**Problem details:**
Scan the records beneath this line for the line holding "Online uitverkocht" and the line holding "donkere bos. Vijf", then transcribe exactly those two and all lines between.

**Record set:**
——————

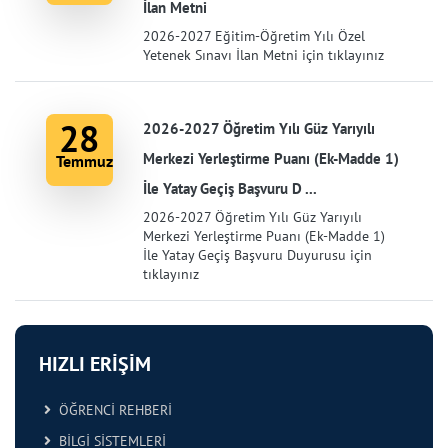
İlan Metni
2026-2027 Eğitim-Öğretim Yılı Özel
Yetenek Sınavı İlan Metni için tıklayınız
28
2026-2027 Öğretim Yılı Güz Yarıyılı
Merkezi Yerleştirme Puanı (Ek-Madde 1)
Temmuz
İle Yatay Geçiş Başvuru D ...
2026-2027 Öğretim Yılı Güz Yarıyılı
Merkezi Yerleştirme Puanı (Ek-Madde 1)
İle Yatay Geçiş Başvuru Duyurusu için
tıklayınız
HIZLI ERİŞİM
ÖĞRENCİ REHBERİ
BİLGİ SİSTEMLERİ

——————

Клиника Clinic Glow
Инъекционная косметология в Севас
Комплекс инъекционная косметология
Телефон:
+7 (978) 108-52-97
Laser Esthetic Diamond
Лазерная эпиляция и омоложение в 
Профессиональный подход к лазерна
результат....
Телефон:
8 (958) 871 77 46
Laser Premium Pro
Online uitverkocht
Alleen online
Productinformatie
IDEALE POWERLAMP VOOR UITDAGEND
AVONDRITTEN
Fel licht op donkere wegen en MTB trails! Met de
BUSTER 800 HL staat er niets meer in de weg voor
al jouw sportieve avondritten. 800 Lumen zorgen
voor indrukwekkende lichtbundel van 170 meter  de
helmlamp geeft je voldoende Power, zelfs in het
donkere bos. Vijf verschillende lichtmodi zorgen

——————

**Answer space:**
Online uitverkocht
Alleen online
Productinformatie
IDEALE POWERLAMP VOOR UITDAGEND
AVONDRITTEN
Fel licht op donkere wegen en MTB trails! Met de
BUSTER 800 HL staat er niets meer in de weg voor
al jouw sportieve avondritten. 800 Lumen zorgen
voor indrukwekkende lichtbundel van 170 meter  de
helmlamp geeft je voldoende Power, zelfs in het
donkere bos. Vijf verschillende lichtmodi zorgen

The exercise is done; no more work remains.